A fundamental course for Data Engineering


Overview

In this blog, I'll discuss about a variety of fundamental concepts in data processing. While remembering them is pointless (since the true data engineers learn by practice), I try to give a clear view of different aspects in handling the data, this includes:

  1. Data Storage Where data is stored
  2. Data ETL Extracting / Transforming / Loading
  3. Data Properties Source types and information system types
  4. Data Processing Types How different data are processed differently
  5. Data Cleansing What if the data is not well-organized
  6. Database Compliance ACID or BASE?

Data Storage

  1. Data lake: a centralized repository that allows you to store structured, semistructured, and unstructured data at any scale.
  • Single source of truth
  • Store any type of data, regardless of structure
  • Example: AWS Data Lake
    : Harness the power of purpose-built analytic services for a wide range of use cases, such as interactive analysis, data processing using Apache Spark and Apache Hadoop, data warehousing, real-time analytics, operational analytics, dashboards, and visualizations.
  1. Data warehouse: A data warehouse is a central repository of structured data from many data sources. This data is transformed, aggregated, and prepared for business reporting and analysis.
  • ETL (Extract, Transform, Load) operations before stored into data warehouse
  • Data is stored within the data warehouse using a schema.
  1. Data Mart: A subset of data from a data warehouse is called a data mart.
  • Data marts only focus on one subject or functional area.
  • A Data Warehouse might contain all relevant sources for an enterprise, but a Data Mart might store only a single department’s sources. Because data marts are generally a copy of data already contained in a data warehouse, they are often fast and simple to implement.
  1. Traditional data warehousing: pros and cons

    Pros Cons
    Fast data retrieval Costly to implement
    Curated data sets Maintenance can be challenging
    Centralized storage Security concerns
    Better business intelligence Hard to scale to meet demand
  2. Data Warehouse vs Data Lake

    Factors Data warehouse Data Lake
    Data Relational from transactional systems, operational databases, and line of business applications Non-relational and relational from IoT devices, websites, mobile apps, social media, and corporate applications
    Schema Designed prior to implementation (schema-on-write) Written at the time of analysis (schema-on-read)
    Price/performance Fastest query, higher cost storage Fast, low-cost storage
    Data quality Highly curated data that serves as the central version of the truth Any data, which may or may not be curated (e.g., raw data)
    Users Business analysts Data scientists, data developers, and BA
    Analytics Batch reporting, BI, and visualizations Machine learning, predictive analytics, data discovery, and profiling.

ETL Basics

  1. Extracting data

    There are four key areas you must plan for.
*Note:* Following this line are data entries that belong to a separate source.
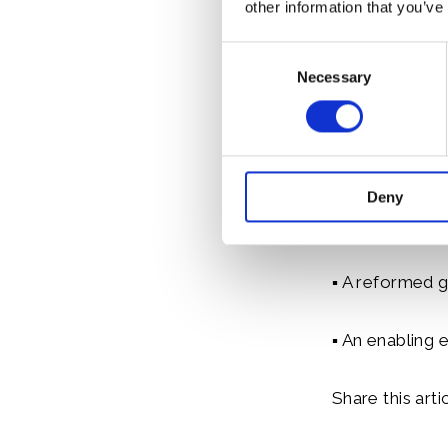
other information that you’ve
private sector 
Consent
Necessary
Selection
This includes 
Determined Con
roadmap for Na
to encourage 
Deny
▪ A dramatic s
▪ A reformed g
▪ An enabling 
Share this artic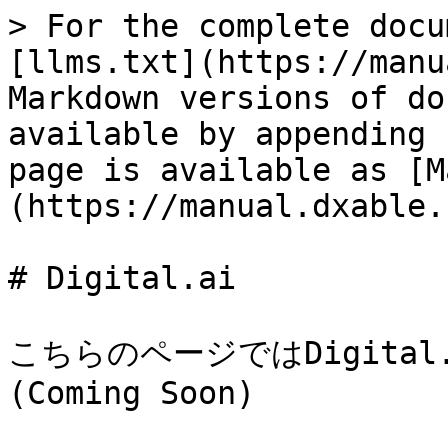
> For the complete docu
[llms.txt](https://manu
Markdown versions of do
available by appending 
page is available as [M
(https://manual.dxable.
# Digital.ai

こちらのページではDigita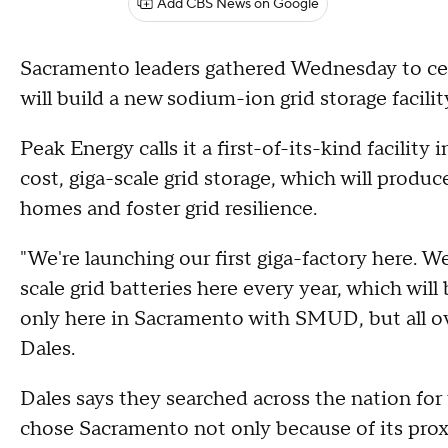
Add CBS News on Google
Sacramento leaders gathered Wednesday to c
will build a new sodium-ion grid storage facili
Peak Energy calls it a first-of-its-kind facility 
cost, giga-scale grid storage, which will produ
homes and foster grid resilience.
"We're launching our first giga-factory here. We
scale grid batteries here every year, which wil
only here in Sacramento with SMUD, but all o
Dales.
Dales says they searched across the nation for 
chose Sacramento not only because of its proxi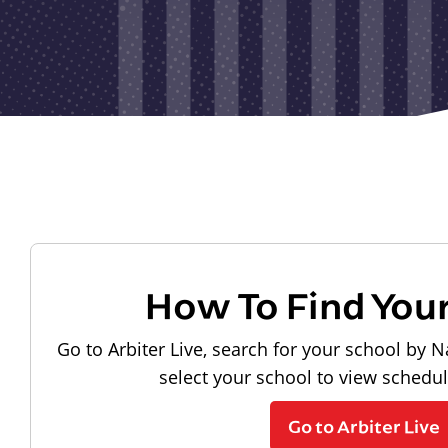
How To Find You
Go to Arbiter Live, search for your school by N
select your school to view schedu
Go to Arbiter Live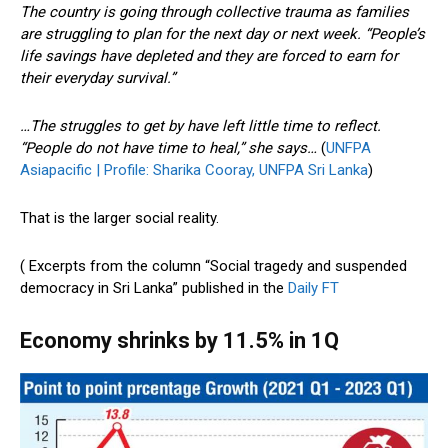
The country is going through collective trauma as families
are struggling to plan for the next day or next week. “People’s
life savings have depleted and they are forced to earn for
their everyday survival.”
…The struggles to get by have left little time to reflect.
“People do not have time to heal,” she says…
(
UNFPA
Asiapacific | Profile: Sharika Cooray, UNFPA Sri Lanka
)
That is the larger social reality.
( Excerpts from the column “Social tragedy and suspended
democracy in Sri Lanka” published in the
Daily FT
Economy shrinks by 11.5% in 1Q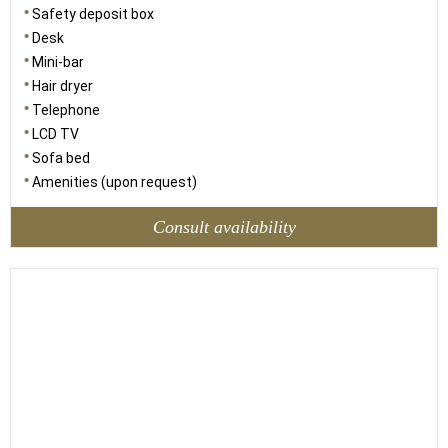
Safety deposit box
Desk
Mini-bar
Hair dryer
Telephone
LCD TV
Sofa bed
Amenities (upon request)
Consult availability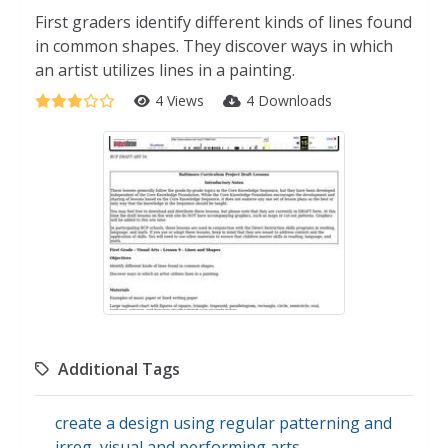
First graders identify different kinds of lines found
in common shapes. They discover ways in which
an artist utilizes lines in a painting.
4 Views
4 Downloads
Additional Tags
create a design using regular patterning and
irreg
,
visual and performing arts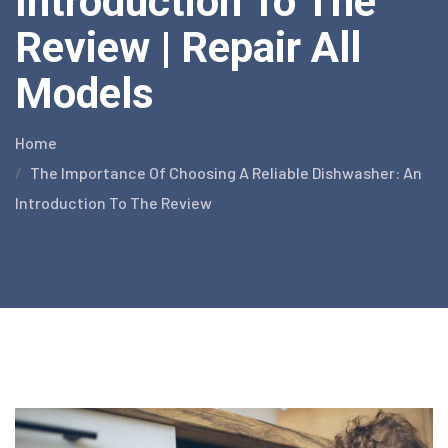
Introduction To The
Review | Repair All
Models
Home
The Importance Of Choosing A Reliable Dishwasher: An
Introduction To The Review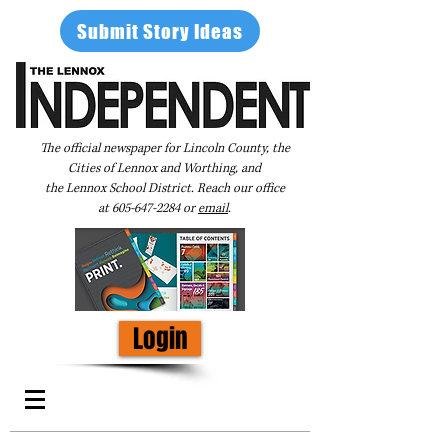
Submit Story Ideas
The official newspaper for Lincoln County, the
Cities of Lennox and Worthing, and
the Lennox School District. Reach our office
at
605-647-2284
or
email
.
Login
    1. You must identify "where" all of the source data resides. This may be data stored on-premises by your company but can also include data that is found online.

    2. You must carefully plan "when" the extraction will take place due to the potential impact of the copy process on the source system.
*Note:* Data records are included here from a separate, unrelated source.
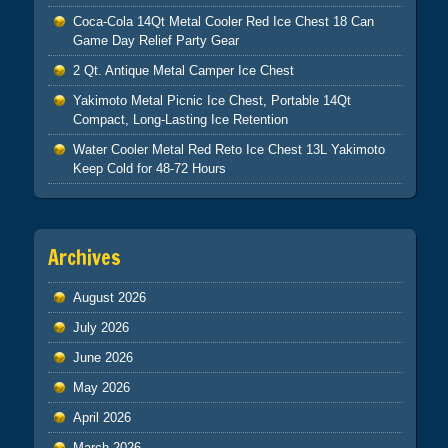
Coca-Cola 14Qt Metal Cooler Red Ice Chest 18 Can
Game Day Relief Party Gear
2 Qt. Antique Metal Camper Ice Chest
Yakimoto Metal Picnic Ice Chest, Portable 14Qt
Compact, Long-Lasting Ice Retention
Water Cooler Metal Red Reto Ice Chest 13L Yakimoto
Keep Cold for 48-72 Hours
Archives
August 2026
July 2026
June 2026
May 2026
April 2026
March 2026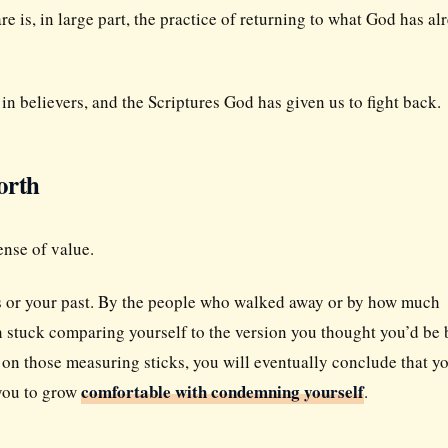
are is, in large part, the practice of returning to what God has al
n believers, and the Scriptures God has given us to fight back.
orth
ense of value.
es or your past. By the people who walked away or by how much
n stuck comparing yourself to the version you thought you’d be 
 on those measuring sticks, you will eventually conclude that y
comfortable with condemning yourself
 you to grow
.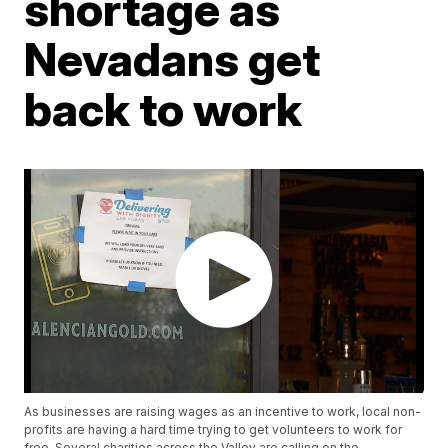
shortage as
Nevadans get
back to work
As businesses are raising wages as an incentive to work, local non-
profits are having a hard time trying to get volunteers to work for
free. Several charities across the Valley are calling on the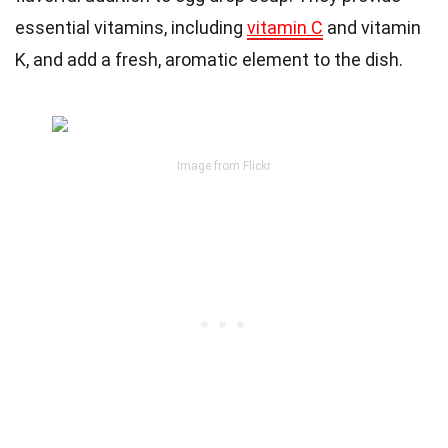
essential vitamins, including
vitamin C
and vitamin
K, and add a fresh, aromatic element to the dish.
Image from Flickr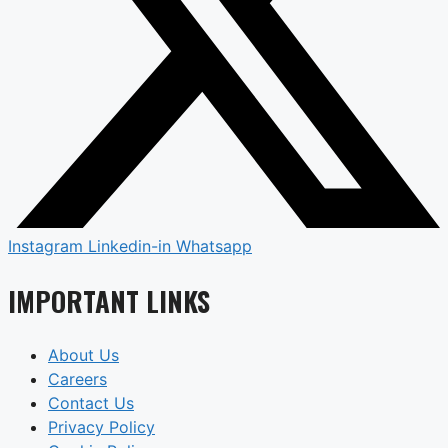
Instagram
Linkedin-in
Whatsapp
IMPORTANT LINKS
About Us
Careers
Contact Us
Privacy Policy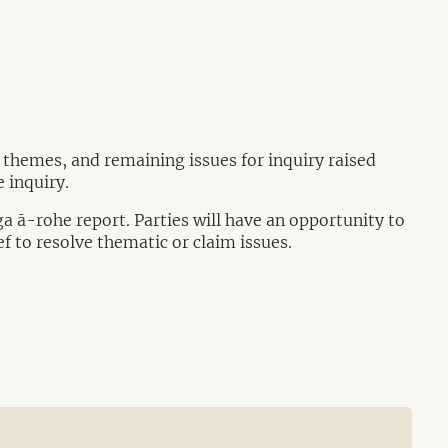
, themes, and remaining issues for inquiry raised
 inquiry.
ga ā-rohe report. Parties will have an opportunity to
ef to resolve thematic or claim issues.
    3. You must plan for "where" the data will be stored during processing. This is generally referred to as a staging location.

    4. You must plan for "how often" the extraction must be repeated.

  2. Transforming data

    This phase involves using a series of rules and algorithms to massage the data into its final form. Data cleansing also occurs during this part of the process.

    It can be basic or advanced: This could be replacing NULL values with a zero or replacing the word female with the letter F; Or applying business rules to the data to calculate new values. Filtering, complex join operations, aggregating rows, splitting columns

  3. Loading data

    The planning steps you took in the transformation phase will dictate the form the final data store must take. This could be a database, data warehouse, or data lake.

Data Properties

  1. Data Source:

    In each of these data sources, data is stored in a specific way. Some data sources use a schema to organize content and indexes to improve performance. Others organize data in a more flexible way and are called schemaless. Schemaless data sources still use indexes to improve performance.

  2. Types of data source:

    • Structured data:

      • stored in a tabular format, often within a database management system (DBMS).

      • Organized based on a relational data model

      • Defines and standardize data elements

      • The downside to structured data is its lack of flexibility: you must reconfigure the schema to allow for this new data, and you must account for all records that don’t have a value for this new field.

    • Semistructured data (NoSQL)

      • Stored in the form of elements within a file. (CSV, JSON, XML, etc)
      • Organized based on elements and the attributes that define them.
      • No pre-defined schemas. Semistructured data is considered
      • Have a self-describing structure: Each element is a single instance of a thing, such as a conversation. The attributes within an element define the characteristics of that conversation. Each conversation element can track different attributes.
      • The trade-off is with analytics. It can be more difficult to analyze semistructured data when analysts cannot predict which attributes will be present in any given data set.
    • Unstructured data

      • Stored in the form of files.
      • This data doesn't conform to a predefined data model and isn't organized in a predefined manner.
      • Can be text-heavy, photographs, audio recordings, or even videos.
      • Need to be preprocessed to perform meaningful analysis.
  3. Types of information systems

    There are two main ways—known as information systems—of organizing data within a relational database. The data can be organized to focus on the storage of transactions or the process of analyzing transactions.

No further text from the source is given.